In order to monitor the usage of datasets downloaded from federated sources, it could be relevant to introduce a reverse proxy for those remote sources. This API would count the download and then forward the user to that resource.

Also see the section on Knowledge extraction

In some cases, it is relevant not to guide the user to the remote source but to let Soilwise do some preprocessing (filtering, reformatting, reprojection) and provide a more tailored answer to the user question. Similar needs may exist for resources hosted within the SWR.

Various tools exist which provide standardised APIs on various data sources. The following APIs offer the functionality described above.

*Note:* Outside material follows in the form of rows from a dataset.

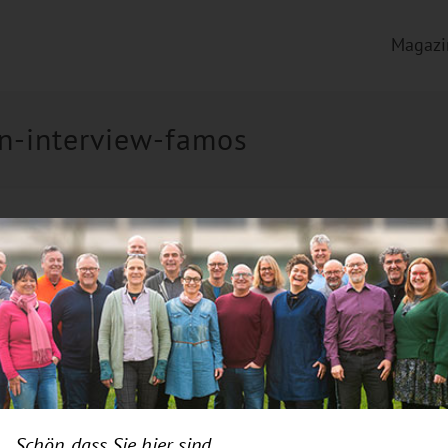
Magazi
n-interview-famos
Impressum
|
Datenschutz
|
Cookie Einstellungen
| Webdes
Schön, dass Sie hier sind.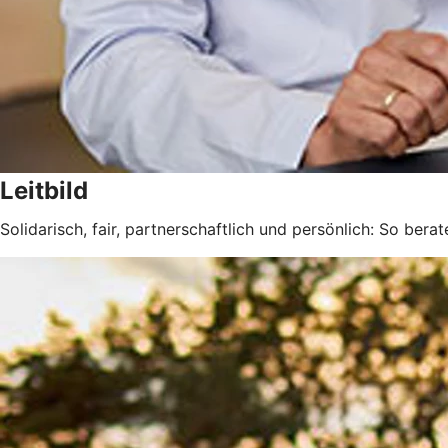
Leitbild
Solidarisch, fair, partnerschaftlich und persönlich: So berat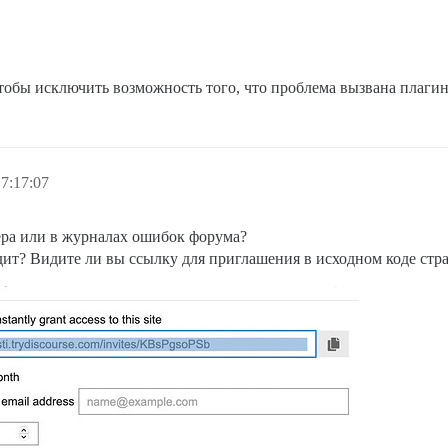
тобы исключить возможность того, что проблема вызвана плагин
7:17:07
ера или в журналах ошибок форума?
дит? Видите ли вы ссылку для приглашения в исходном коде ст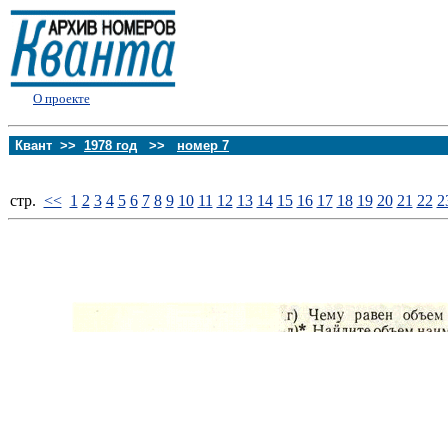
О проекте
Квант >>
1978 год
>>
номер 7
стp.
<<
1
2
3
4
5
6
7
8
9
10
11
12
13
14
15
16
17
18
19
20
21
22
2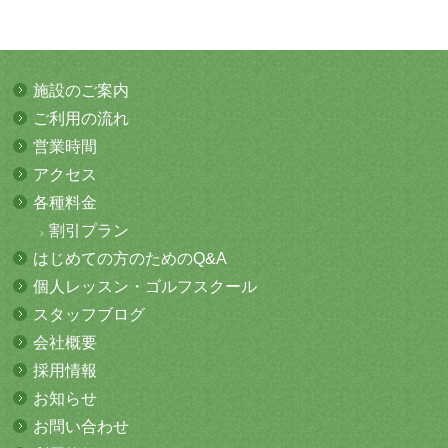
施設のご案内
ご利用の流れ
営業時間
アクセス
各種料金
割引プラン
はじめての方
のためのQ&A
個人レッスン・
ゴルフスクール
スタッフブログ
会社概要
採用情報
お知らせ
お問い合わせ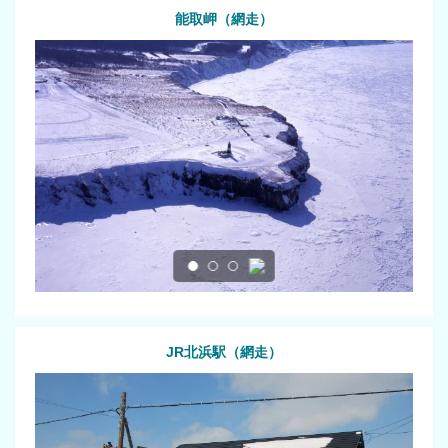
能取岬（網走）
JR北浜駅（網走）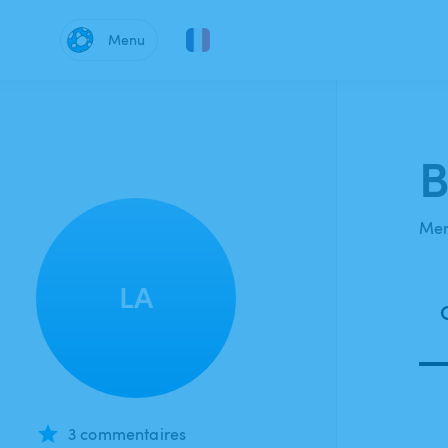
Menu
B
Mem
LA
3 commentaires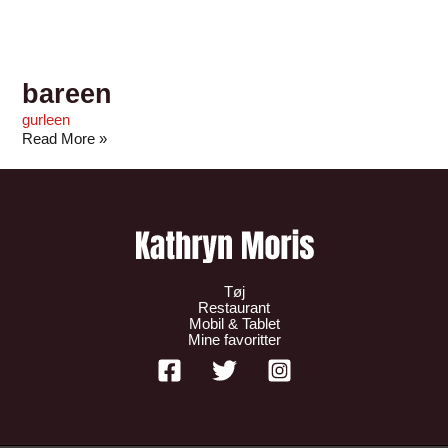
bareen
gurleen
Read More »
Tøj
Restaurant
Mobil & Tablet
Mine favoritter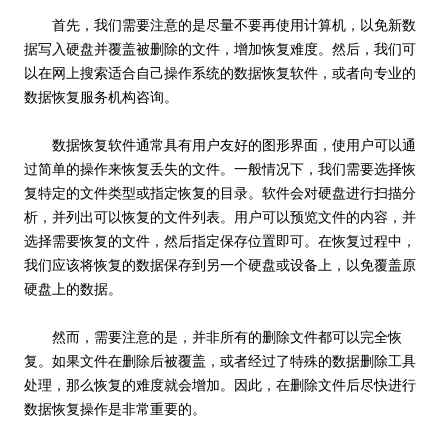
首先，我们需要注意的是尽量不要再使用计算机，以免新数
据写入硬盘并覆盖被删除的文件，增加恢复难度。然后，我们可
以在网上搜索适合自己操作系统的数据恢复软件，或者向专业的
数据恢复服务机构咨询。
数据恢复软件通常具有用户友好的图形界面，使用户可以通
过简单的操作来恢复丢失的文件。一般情况下，我们需要选择恢
复特定的文件类型或指定恢复的目录。软件会对硬盘进行扫描分
析，并列出可以恢复的文件列表。用户可以预览文件的内容，并
选择需要恢复的文件，然后指定保存位置即可。在恢复过程中，
我们应该将恢复的数据保存到另一个硬盘或设备上，以免覆盖原
硬盘上的数据。
然而，需要注意的是，并非所有的删除文件都可以完全恢
复。如果文件在删除后被覆盖，或者经过了特殊的数据删除工具
处理，那么恢复的难度就会增加。因此，在删除文件后尽快进行
数据恢复操作是非常重要的。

  • For non geographical data
    • GraphQL
    • SPARQL
    • OpenAPI
  • For geograpical data
    • For vector data
      • the OGC Web Feature Service (WFS aka ISO 19142) supports requests for geographical feature data (with vector geometry and attributes),
      • the OGC API – Features supports in the form of a REST API the capability to create, modify, and query spatial data on the Web and specifies requirements and recommendations for APIs that want to follow a standard way of sharing feature data.
      • Sensorthings API is a good fit for harmonised soil data.
    • For raster data
      • the OGC Web Coverage Service (WCS) supports requests for coverage data (rasters),
      • the OGC API – Coverages supports the download of coverages represented by some binary or ASCII serialisation, specified by some data (encoding) format. Arguably, the most popular type of coverage is a gridded one. Satellite imagery is typically modelled as a gridded coverage, for example. Note that this standard has not been approved yet; further development may still occur.

Open issues

The persistent identification of records within a dataset is not guaranteed on (remote) sources that are disseminated using various APIs, such as OGC OWS services, GraphQL, and OpenAPI. Novel formats such as GeoParquet and COG allow range (subset) requests to a single endpoint and could combine FAIR identification and subset requests. Exploration of their potential for the SWR data download and export remains an open question.

Technology

Non geographic

Reverse proxy can probably be set up at the ingress/firewall level.

Research is needed to understand available technology to provide preview options on various types of resource types.

Geographic data

As described within the Data & Knowledge publication component, MapServer is intended for data publication in the SWR. MapServer is an open-source platform for publishing spatial data to the web using standardised APIs defined by the Open Geospatial Consortium, such as WMS, WFS, WCS, and OGC API-Features.

MapServer is not an optimal solution for providing rich data in a hierarchical structure. For that type of data Sensorthings API (frost server), WFS (deegree), graphql (postgraphile) and SPARQL (virtuoso) are more relevant.

Integration opportunities

SWR fully stands behind the FAIR principles, including persistent identification for the data download, which would result in a full download of the data/knowledge resource.